Additionally, the cloud allows for standard ‘low risk’ changes (e.g., provisioning of computing power, memory, etc.) to be automated through configuration. Such standardized changes can be defined (and automated simultaneously) during the request fulfillment process in order to allow for a significantly better user experience.
Since some of the traditional security mechanisms, like firewalls, etc., do not work as well (by themselves) in a cloud environment, access management processes and tools become critical to manage access rights to the data and other resources in the cloud; hence, needs to be strengthened.

Continual Service Improvement
The objective of this phase is to continually improve the effectiveness, efficiencies, and quality of IT processes and services, based on continual learning from past performance.
For cloud computing, this phase should focus on two themes: 1) improvement of services currently in the cloud; and 2) bringing more services into the cloud given the flexibility and cost benefits. For these, a Cloud Center of Excellence (CCOE) plays a pivotal role in the adoption of cloud services by an organization.
IT organizations should ensure that their cloud provider(s) are integrated into the continuous improvement processes with full and transparent access to monitoring and feedback results.
Conclusion
ITSM’s process-based foundation is still very relevant in the rapidly changing digital landscape. But it must evolve its approach to align with the needs of business users and enable them to respond to increased competitive pressures.
Not everything will move to the cloud, nor is this recommended. But agility and velocity are likely to continue to be focused upon as key evolutionary themes going forward. While there is no “one size fits all” answer here, as much as possible, ITSM organizations should look to reorient themselves from a ‘control’ mechanism to more of a ‘delegate and govern’ construct.
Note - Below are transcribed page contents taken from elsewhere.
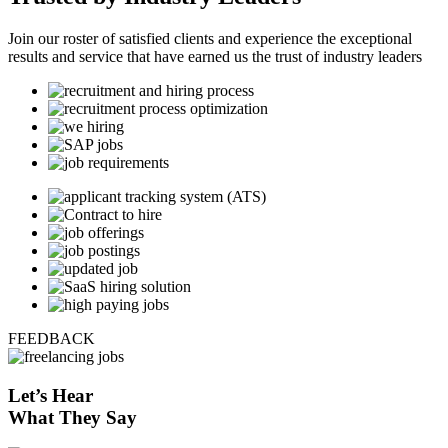
Join our roster of satisfied clients and experience the exceptional
results and service that have earned us the trust of industry leaders
FEEDBACK
Let’s
Hear
What They Say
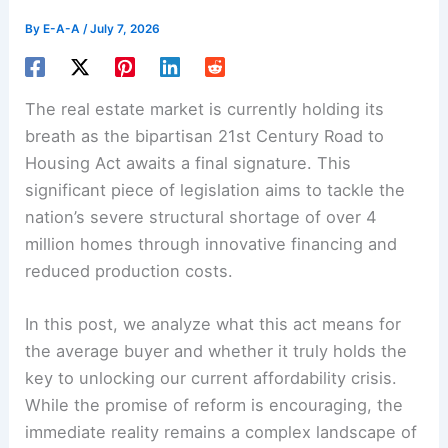
By
E-A-A
/
July 7, 2026
The real estate market is currently holding its
breath as the bipartisan 21st Century Road to
Housing Act awaits a final signature. This
significant piece of legislation aims to tackle the
nation’s severe structural shortage of over 4
million homes through innovative financing and
reduced production costs.
In this post, we analyze what this act means for
the average buyer and whether it truly holds the
key to unlocking our current affordability crisis.
While the promise of reform is encouraging, the
immediate reality remains a complex landscape of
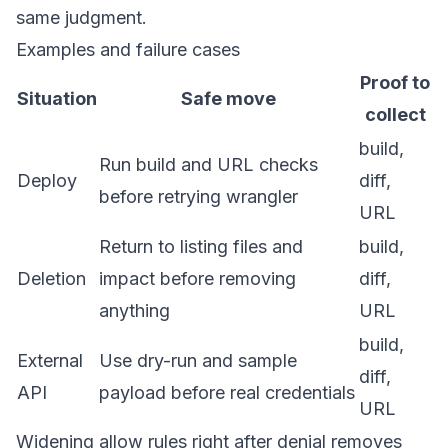
same judgment.
Examples and failure cases
Proof to
Situation
Safe move
collect
build,
Run build and URL checks
Deploy
diff,
before retrying wrangler
URL
Return to listing files and
build,
Deletion
impact before removing
diff,
anything
URL
build,
External
Use dry-run and sample
diff,
API
payload before real credentials
URL
Widening allow rules right after denial removes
Also, automation should be leveraged where practical to build guardrails while embedding process efficiencies.
It is likely that non-traditional environments driven by DevOps (or now DevSecOps) and Product Management approaches will challenge existing centralized models. And it is likely that, in large enterprises with a mix of traditional and non-traditional environments in coexistence, the right balance between centralized and decentralized (federated) structures needs to be established as a basis for a Service Management Office.